### What the task requires:
The lines in the listing below are to be given again exactly, starting at the line holding "lijkt inmiddels wat" and ending at the line holding "Piazza Matteotti, 1 - 20062 - Cassano d'Adda". Do not include pictures.

### The data:
= Beginning of Section =

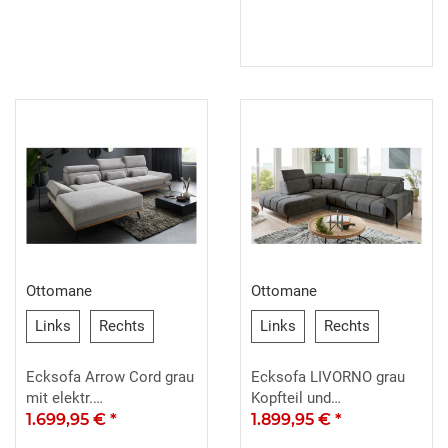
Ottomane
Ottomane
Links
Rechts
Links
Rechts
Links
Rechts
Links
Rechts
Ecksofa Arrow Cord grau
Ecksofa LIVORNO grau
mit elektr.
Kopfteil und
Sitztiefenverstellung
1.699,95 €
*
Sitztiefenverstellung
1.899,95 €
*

= End of Section =
= Beginning of Section =

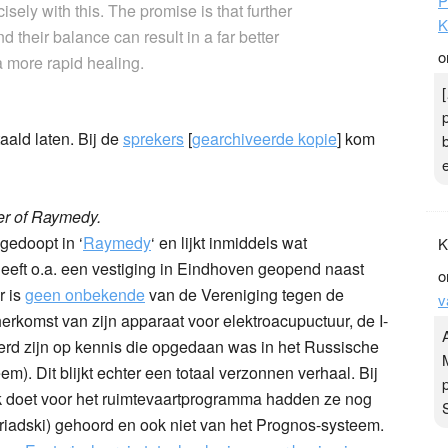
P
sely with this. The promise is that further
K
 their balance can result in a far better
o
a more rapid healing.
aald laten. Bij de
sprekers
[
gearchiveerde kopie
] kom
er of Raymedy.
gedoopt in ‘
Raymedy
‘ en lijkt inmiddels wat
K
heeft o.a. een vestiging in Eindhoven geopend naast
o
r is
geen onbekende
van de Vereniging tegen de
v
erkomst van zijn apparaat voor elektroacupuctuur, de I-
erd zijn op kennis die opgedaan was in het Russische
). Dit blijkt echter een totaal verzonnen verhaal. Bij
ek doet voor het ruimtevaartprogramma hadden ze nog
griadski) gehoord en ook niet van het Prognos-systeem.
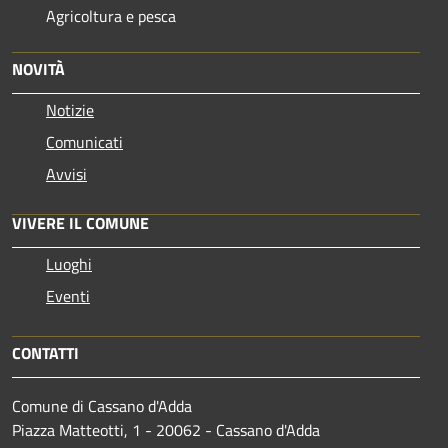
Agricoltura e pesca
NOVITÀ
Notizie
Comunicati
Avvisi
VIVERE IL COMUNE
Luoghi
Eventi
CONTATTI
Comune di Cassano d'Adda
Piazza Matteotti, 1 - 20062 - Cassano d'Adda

= End of Section =
= Beginning of Section =

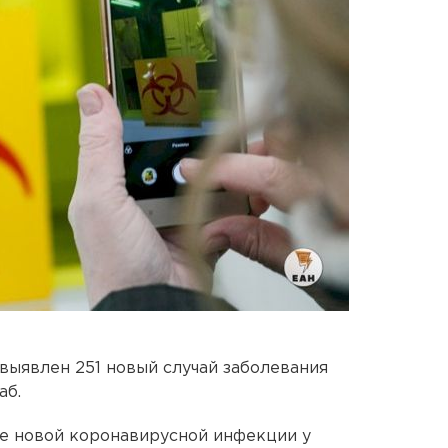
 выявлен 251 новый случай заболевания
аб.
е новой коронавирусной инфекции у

= End of Section =

### Written response:
‘ en lijkt inmiddels wat
K
heeft o.a. een vestiging in Eindhoven geopend naast
o
r is
geen onbekende
van de Vereniging tegen de
v
erkomst van zijn apparaat voor elektroacupuctuur, de I-
erd zijn op kennis die opgedaan was in het Russische
). Dit blijkt echter een totaal verzonnen verhaal. Bij
ek doet voor het ruimtevaartprogramma hadden ze nog
griadski) gehoord en ook niet van het Prognos-systeem.
Agricoltura e pesca
NOVITÀ
Notizie
Comunicati
Avvisi
VIVERE IL COMUNE
Luoghi
Eventi
CONTATTI
Comune di Cassano d'Adda
Piazza Matteotti, 1 - 20062 - Cassano d'Adda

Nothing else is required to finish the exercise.